*** MATERIAL FOR THIS TASK

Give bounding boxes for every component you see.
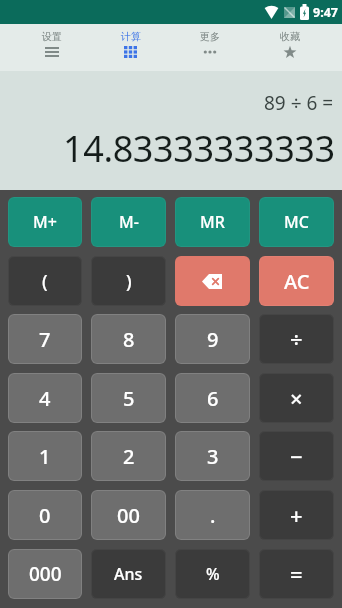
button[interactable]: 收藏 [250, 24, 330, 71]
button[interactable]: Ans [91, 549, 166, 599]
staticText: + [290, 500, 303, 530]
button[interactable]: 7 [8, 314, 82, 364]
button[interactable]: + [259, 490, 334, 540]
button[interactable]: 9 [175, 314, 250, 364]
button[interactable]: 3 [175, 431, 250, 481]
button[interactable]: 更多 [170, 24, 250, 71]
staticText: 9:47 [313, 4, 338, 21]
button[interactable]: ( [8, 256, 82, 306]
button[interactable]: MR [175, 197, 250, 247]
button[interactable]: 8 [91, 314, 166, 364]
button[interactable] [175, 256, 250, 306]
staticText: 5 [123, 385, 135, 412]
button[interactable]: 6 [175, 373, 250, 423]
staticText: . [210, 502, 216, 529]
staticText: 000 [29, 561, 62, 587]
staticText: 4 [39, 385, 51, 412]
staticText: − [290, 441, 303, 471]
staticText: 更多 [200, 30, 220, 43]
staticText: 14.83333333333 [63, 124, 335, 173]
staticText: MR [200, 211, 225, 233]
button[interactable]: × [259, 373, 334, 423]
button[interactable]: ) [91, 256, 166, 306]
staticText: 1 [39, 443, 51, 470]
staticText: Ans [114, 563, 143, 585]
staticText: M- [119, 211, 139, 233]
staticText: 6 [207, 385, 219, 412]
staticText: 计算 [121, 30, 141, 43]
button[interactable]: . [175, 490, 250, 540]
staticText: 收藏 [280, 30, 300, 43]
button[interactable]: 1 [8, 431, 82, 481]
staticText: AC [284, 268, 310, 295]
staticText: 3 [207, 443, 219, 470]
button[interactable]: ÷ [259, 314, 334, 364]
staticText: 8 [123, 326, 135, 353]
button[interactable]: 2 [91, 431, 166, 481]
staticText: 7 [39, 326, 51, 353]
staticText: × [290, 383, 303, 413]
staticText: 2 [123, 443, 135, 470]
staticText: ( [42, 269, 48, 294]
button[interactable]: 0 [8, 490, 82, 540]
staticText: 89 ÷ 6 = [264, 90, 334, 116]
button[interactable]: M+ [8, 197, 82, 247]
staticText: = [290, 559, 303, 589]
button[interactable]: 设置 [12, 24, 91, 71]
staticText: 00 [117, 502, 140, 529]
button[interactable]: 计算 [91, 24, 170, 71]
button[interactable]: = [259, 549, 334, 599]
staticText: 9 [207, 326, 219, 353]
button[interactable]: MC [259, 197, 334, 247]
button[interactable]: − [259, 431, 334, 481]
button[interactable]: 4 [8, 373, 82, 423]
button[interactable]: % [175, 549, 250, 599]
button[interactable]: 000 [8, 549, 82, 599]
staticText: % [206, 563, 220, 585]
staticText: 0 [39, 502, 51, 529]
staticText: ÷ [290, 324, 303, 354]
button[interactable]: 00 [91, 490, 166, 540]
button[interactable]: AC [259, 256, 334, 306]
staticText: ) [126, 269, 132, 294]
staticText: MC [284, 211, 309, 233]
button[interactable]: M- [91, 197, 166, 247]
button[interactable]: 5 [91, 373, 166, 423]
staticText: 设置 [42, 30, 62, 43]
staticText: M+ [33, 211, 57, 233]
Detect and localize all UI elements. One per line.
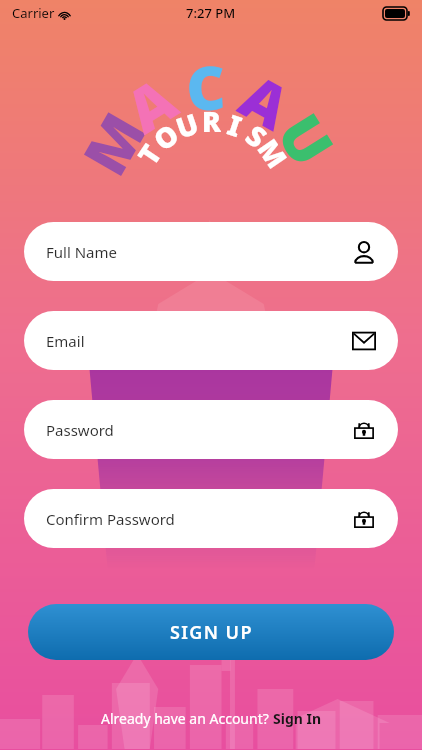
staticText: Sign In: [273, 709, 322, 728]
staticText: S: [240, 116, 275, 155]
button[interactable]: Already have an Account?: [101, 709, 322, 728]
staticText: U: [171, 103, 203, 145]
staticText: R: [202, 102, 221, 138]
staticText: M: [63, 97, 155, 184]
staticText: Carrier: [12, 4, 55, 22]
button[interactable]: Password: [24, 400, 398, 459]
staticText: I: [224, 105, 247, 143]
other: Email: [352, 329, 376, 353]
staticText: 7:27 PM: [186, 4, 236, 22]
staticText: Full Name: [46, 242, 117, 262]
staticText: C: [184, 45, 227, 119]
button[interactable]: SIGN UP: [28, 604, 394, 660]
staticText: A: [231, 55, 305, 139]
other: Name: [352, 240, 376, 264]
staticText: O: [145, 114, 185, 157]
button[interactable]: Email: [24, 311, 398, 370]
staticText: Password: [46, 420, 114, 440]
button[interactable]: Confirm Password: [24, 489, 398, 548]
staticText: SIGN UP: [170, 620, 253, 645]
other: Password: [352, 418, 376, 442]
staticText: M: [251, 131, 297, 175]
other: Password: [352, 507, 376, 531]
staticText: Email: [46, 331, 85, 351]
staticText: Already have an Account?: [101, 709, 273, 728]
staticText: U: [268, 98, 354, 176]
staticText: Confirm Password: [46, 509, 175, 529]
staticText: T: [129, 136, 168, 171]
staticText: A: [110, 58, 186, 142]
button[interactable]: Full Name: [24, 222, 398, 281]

******
*** MATERIAL FOR THIS TASK

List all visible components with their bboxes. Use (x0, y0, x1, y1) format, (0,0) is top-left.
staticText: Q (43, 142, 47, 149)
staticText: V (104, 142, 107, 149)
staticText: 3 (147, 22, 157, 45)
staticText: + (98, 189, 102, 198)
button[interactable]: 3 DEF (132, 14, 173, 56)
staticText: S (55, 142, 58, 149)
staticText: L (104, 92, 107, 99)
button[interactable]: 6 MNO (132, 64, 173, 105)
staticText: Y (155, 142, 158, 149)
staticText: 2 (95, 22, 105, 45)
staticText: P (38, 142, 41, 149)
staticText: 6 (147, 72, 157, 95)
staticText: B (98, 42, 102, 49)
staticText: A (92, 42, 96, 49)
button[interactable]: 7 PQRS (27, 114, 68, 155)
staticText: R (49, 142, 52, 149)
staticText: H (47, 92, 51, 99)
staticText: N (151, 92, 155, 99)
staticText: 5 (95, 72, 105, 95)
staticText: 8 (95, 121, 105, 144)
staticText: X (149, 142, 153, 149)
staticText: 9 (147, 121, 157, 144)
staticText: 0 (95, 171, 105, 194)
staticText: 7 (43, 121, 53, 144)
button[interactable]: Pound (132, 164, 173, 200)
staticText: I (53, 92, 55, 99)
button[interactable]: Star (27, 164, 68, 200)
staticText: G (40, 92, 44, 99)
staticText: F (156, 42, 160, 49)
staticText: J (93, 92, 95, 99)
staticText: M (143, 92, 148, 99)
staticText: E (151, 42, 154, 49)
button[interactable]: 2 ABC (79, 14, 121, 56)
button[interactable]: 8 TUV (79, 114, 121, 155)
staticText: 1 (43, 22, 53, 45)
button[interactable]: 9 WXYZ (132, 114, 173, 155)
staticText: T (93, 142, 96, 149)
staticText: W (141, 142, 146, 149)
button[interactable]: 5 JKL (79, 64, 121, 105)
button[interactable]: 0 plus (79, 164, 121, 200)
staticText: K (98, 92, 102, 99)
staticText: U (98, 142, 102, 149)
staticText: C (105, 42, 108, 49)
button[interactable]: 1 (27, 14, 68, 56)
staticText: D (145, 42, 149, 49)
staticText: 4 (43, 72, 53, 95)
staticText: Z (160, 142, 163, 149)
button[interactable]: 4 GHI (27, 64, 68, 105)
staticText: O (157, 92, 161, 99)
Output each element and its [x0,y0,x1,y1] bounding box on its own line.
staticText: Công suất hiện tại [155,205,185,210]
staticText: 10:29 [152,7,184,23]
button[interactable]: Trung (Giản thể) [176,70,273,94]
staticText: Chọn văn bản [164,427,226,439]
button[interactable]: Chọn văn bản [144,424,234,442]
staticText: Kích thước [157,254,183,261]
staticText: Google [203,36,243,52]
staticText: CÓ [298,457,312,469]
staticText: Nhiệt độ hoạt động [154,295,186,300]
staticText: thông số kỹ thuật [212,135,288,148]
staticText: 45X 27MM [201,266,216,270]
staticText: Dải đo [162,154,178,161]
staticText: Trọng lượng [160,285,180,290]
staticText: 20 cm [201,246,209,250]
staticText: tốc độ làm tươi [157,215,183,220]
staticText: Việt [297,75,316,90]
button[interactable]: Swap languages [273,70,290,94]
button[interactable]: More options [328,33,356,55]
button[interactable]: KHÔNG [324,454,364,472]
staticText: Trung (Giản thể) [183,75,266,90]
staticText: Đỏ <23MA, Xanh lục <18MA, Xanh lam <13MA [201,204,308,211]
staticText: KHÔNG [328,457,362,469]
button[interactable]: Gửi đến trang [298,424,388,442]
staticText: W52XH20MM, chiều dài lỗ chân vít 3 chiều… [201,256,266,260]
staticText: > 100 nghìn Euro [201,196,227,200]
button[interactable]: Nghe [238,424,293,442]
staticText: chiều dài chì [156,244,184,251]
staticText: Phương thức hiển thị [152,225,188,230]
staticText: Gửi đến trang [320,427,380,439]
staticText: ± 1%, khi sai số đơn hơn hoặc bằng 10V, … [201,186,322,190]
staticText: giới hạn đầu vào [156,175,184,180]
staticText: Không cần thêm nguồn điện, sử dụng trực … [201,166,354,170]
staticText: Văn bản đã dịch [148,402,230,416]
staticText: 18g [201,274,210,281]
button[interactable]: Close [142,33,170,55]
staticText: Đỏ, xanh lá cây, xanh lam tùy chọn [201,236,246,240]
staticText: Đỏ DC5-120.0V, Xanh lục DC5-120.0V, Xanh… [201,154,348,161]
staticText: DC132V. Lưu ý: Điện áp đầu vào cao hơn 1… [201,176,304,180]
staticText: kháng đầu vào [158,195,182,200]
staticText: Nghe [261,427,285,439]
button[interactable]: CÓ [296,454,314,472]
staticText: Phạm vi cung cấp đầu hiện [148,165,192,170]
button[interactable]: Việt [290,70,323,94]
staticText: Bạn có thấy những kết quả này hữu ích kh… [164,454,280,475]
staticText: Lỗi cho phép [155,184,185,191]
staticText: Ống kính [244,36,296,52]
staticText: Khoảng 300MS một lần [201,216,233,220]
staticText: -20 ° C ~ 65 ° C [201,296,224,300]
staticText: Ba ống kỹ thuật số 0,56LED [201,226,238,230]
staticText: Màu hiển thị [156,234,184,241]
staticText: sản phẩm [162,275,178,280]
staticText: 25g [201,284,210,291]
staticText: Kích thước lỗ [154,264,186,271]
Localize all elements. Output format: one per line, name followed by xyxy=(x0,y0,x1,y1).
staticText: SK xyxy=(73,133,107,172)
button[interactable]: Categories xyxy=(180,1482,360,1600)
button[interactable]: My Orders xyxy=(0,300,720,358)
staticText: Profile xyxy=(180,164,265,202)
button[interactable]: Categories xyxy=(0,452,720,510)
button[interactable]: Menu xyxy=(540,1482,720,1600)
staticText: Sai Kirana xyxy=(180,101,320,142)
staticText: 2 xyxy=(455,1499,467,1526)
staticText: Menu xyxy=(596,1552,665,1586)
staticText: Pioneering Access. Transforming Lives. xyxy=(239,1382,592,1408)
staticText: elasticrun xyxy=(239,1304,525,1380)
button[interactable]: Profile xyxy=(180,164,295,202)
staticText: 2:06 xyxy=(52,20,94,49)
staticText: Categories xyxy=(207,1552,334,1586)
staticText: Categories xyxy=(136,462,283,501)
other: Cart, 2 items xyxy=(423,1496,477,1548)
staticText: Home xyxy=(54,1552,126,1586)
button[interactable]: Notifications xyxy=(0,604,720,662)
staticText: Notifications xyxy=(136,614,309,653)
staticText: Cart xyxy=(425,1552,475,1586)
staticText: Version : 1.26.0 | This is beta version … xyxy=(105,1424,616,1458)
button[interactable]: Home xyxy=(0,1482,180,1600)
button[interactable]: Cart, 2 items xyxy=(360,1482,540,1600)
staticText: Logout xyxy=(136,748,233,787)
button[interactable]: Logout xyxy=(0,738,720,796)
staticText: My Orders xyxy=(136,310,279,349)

******
*** MATERIAL FOR THIS TASK

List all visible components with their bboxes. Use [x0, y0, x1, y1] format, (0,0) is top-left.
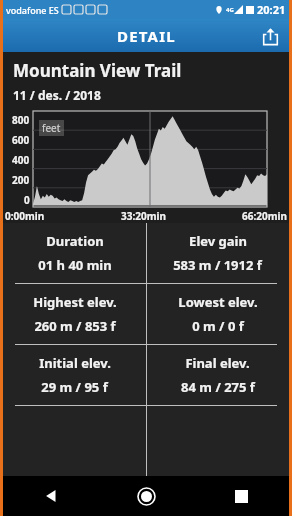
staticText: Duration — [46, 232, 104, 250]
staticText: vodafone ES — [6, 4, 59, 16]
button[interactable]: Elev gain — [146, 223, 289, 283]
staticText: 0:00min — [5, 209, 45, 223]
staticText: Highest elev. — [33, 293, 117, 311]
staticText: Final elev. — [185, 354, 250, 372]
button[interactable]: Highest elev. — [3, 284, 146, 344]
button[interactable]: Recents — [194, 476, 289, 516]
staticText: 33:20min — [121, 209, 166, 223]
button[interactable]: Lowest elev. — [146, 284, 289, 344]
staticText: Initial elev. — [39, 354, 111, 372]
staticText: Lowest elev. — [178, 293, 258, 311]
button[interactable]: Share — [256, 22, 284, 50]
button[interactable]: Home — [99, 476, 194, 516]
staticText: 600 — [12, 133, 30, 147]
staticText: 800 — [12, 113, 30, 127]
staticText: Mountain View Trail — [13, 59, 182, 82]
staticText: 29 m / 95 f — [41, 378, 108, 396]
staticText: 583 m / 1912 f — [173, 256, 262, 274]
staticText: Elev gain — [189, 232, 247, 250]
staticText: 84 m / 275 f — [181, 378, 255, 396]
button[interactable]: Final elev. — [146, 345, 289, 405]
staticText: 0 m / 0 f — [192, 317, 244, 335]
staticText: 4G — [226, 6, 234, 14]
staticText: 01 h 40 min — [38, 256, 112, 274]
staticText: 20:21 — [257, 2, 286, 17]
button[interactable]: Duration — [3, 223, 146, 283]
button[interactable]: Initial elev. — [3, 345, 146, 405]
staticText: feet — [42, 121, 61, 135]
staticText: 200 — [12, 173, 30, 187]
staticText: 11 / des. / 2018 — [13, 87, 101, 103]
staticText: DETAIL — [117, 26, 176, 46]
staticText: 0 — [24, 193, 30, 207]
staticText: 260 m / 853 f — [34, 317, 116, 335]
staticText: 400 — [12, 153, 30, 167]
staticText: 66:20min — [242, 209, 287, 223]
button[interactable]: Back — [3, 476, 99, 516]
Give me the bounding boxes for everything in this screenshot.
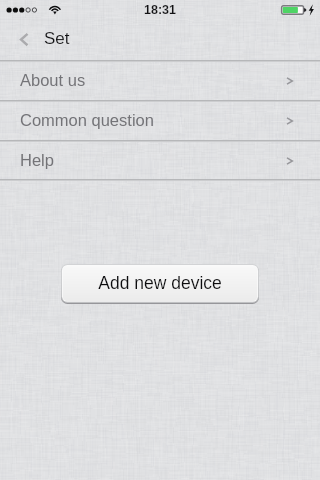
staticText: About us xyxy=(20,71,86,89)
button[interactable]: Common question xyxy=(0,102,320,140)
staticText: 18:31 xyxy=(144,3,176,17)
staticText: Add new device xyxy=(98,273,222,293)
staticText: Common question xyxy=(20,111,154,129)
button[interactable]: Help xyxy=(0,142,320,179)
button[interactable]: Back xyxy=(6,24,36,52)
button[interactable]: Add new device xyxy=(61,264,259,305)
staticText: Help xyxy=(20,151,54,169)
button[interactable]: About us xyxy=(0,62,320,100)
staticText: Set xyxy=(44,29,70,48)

******

## EXERCISE OBJECTIVE
Review the entries above and return every line where "Output" appears.

## ANSWER FOR THIS EXERCISE
Output each element and its [x0,y0,x1,y1] bounding box on its own line.
Localize all elements. Output format: one per line, name followed by xyxy=(x0,y0,x1,y1).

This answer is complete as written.